Prompt: Start your answer with the line containing "Target: pancreas. Reply" and end it with the last line of the records below, retyping every line between exactly and adding nothing.

Data for the task:
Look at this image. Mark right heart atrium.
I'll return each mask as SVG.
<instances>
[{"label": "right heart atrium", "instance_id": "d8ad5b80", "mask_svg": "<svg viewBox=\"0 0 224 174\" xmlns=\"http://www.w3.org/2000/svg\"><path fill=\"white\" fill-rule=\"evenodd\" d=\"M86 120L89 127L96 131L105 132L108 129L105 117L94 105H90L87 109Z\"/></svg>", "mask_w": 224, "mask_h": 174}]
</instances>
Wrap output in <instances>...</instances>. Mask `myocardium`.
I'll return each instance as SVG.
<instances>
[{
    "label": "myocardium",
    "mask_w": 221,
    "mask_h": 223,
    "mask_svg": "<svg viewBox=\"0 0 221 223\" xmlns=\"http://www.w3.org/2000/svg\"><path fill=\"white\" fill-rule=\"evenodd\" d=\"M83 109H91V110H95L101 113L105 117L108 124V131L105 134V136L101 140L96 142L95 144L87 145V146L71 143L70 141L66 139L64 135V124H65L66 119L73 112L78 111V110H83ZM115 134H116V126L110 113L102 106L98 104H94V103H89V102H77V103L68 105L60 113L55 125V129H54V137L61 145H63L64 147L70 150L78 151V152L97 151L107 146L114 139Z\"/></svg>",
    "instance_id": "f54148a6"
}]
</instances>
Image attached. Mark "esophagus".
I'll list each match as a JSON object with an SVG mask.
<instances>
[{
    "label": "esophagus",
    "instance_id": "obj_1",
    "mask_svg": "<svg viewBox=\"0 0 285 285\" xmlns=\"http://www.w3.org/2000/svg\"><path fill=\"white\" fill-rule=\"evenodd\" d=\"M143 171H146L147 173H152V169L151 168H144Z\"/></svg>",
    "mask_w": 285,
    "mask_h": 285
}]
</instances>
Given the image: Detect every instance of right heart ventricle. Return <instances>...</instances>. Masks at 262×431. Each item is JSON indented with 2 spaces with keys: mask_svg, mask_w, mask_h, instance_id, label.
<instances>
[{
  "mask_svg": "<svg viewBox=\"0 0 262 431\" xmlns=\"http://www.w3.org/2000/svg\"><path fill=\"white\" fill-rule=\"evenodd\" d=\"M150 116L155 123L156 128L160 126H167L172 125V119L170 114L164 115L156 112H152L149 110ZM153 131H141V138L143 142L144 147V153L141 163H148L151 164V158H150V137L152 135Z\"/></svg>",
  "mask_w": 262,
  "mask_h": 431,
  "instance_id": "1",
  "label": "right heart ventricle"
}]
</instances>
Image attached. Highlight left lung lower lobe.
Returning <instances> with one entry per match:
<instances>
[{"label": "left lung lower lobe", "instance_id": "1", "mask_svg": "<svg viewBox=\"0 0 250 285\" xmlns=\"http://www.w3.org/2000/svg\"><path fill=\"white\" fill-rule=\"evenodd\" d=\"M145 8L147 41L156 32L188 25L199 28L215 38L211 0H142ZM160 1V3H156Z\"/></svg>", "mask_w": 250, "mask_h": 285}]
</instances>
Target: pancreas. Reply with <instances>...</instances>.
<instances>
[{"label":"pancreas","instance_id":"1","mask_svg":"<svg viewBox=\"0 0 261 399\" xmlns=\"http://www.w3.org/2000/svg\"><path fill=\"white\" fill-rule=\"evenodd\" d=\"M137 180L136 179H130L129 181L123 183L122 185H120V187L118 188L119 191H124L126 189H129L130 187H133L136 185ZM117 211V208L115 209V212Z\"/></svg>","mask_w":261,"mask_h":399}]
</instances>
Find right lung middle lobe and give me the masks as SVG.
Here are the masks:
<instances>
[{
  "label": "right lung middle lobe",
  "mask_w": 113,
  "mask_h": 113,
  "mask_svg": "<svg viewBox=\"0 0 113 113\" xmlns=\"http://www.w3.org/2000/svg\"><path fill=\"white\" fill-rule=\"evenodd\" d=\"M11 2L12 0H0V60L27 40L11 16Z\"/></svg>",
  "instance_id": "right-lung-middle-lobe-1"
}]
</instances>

Result of this task:
Target: pancreas. Reply with <instances>...</instances>.
<instances>
[{"label":"pancreas","instance_id":"1","mask_svg":"<svg viewBox=\"0 0 261 399\" xmlns=\"http://www.w3.org/2000/svg\"><path fill=\"white\" fill-rule=\"evenodd\" d=\"M137 180L136 179H130L129 181L123 183L122 185H120V187L118 188L119 191H124L126 189H129L130 187H133L136 185ZM117 211V208L115 209V212Z\"/></svg>","mask_w":261,"mask_h":399}]
</instances>
Find right lung middle lobe and give me the masks as SVG.
Here are the masks:
<instances>
[{
  "label": "right lung middle lobe",
  "mask_w": 113,
  "mask_h": 113,
  "mask_svg": "<svg viewBox=\"0 0 113 113\" xmlns=\"http://www.w3.org/2000/svg\"><path fill=\"white\" fill-rule=\"evenodd\" d=\"M11 2L12 0H0V60L27 40L11 16Z\"/></svg>",
  "instance_id": "right-lung-middle-lobe-1"
}]
</instances>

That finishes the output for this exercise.